Problem to work on:
The records below are to be quoted in full; please keep every word exact.

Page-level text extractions
Segment Open
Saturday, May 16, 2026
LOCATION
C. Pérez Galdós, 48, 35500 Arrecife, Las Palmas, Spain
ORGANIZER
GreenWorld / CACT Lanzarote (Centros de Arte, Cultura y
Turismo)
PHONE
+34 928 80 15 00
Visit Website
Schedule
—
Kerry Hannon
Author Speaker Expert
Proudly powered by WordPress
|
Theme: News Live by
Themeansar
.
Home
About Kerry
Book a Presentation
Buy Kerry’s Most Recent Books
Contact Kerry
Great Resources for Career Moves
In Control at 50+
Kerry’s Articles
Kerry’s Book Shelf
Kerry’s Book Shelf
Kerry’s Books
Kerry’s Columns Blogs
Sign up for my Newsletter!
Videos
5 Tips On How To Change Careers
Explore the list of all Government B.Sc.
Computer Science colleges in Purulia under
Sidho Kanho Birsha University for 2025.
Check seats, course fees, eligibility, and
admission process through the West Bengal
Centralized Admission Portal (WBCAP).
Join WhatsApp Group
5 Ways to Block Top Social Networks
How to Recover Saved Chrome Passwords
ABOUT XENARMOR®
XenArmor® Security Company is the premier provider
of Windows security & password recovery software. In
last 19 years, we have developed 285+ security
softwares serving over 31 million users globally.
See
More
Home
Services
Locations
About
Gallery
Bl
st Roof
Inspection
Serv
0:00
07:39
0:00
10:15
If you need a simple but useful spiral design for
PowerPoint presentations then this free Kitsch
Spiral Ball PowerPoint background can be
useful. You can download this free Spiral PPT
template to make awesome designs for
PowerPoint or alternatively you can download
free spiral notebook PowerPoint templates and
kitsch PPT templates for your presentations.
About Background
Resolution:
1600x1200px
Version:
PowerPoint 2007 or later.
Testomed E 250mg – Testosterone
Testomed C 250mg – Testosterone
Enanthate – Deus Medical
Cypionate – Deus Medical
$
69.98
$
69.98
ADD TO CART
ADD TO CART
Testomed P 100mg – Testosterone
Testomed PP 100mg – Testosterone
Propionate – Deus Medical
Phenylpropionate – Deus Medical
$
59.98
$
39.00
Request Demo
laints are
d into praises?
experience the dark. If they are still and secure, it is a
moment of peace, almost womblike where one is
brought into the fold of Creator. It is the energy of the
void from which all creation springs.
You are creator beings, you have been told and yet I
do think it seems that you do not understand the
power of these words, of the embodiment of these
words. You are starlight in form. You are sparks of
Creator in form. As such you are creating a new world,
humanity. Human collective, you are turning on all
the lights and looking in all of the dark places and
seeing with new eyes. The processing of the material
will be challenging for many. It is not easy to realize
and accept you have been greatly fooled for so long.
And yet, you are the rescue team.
Segment Closed
Answer for this exercise:
Saturday, May 16, 2026
LOCATION
C. Pérez Galdós, 48, 35500 Arrecife, Las Palmas, Spain
ORGANIZER
GreenWorld / CACT Lanzarote (Centros de Arte, Cultura y
Turismo)
PHONE
+34 928 80 15 00
Visit Website
Schedule
—
Kerry Hannon
Author Speaker Expert
Proudly powered by WordPress
|
Theme: News Live by
Themeansar
.
Home
About Kerry
Book a Presentation
Buy Kerry’s Most Recent Books
Contact Kerry
Great Resources for Career Moves
In Control at 50+
Kerry’s Articles
Kerry’s Book Shelf
Kerry’s Book Shelf
Kerry’s Books
Kerry’s Columns Blogs
Sign up for my Newsletter!
Videos
5 Tips On How To Change Careers
Explore the list of all Government B.Sc.
Computer Science colleges in Purulia under
Sidho Kanho Birsha University for 2025.
Check seats, course fees, eligibility, and
admission process through the West Bengal
Centralized Admission Portal (WBCAP).
Join WhatsApp Group
5 Ways to Block Top Social Networks
How to Recover Saved Chrome Passwords
ABOUT XENARMOR®
XenArmor® Security Company is the premier provider
of Windows security & password recovery software. In
last 19 years, we have developed 285+ security
softwares serving over 31 million users globally.
See
More
Home
Services
Locations
About
Gallery
Bl
st Roof
Inspection
Serv
0:00
07:39
0:00
10:15
If you need a simple but useful spiral design for
PowerPoint presentations then this free Kitsch
Spiral Ball PowerPoint background can be
useful. You can download this free Spiral PPT
template to make awesome designs for
PowerPoint or alternatively you can download
free spiral notebook PowerPoint templates and
kitsch PPT templates for your presentations.
About Background
Resolution:
1600x1200px
Version:
PowerPoint 2007 or later.
Testomed E 250mg – Testosterone
Testomed C 250mg – Testosterone
Enanthate – Deus Medical
Cypionate – Deus Medical
$
69.98
$
69.98
ADD TO CART
ADD TO CART
Testomed P 100mg – Testosterone
Testomed PP 100mg – Testosterone
Propionate – Deus Medical
Phenylpropionate – Deus Medical
$
59.98
$
39.00
Request Demo
laints are
d into praises?
experience the dark. If they are still and secure, it is a
moment of peace, almost womblike where one is
brought into the fold of Creator. It is the energy of the
void from which all creation springs.
You are creator beings, you have been told and yet I
do think it seems that you do not understand the
power of these words, of the embodiment of these
words. You are starlight in form. You are sparks of
Creator in form. As such you are creating a new world,
humanity. Human collective, you are turning on all
the lights and looking in all of the dark places and
seeing with new eyes. The processing of the material
will be challenging for many. It is not easy to realize
and accept you have been greatly fooled for so long.
And yet, you are the rescue team.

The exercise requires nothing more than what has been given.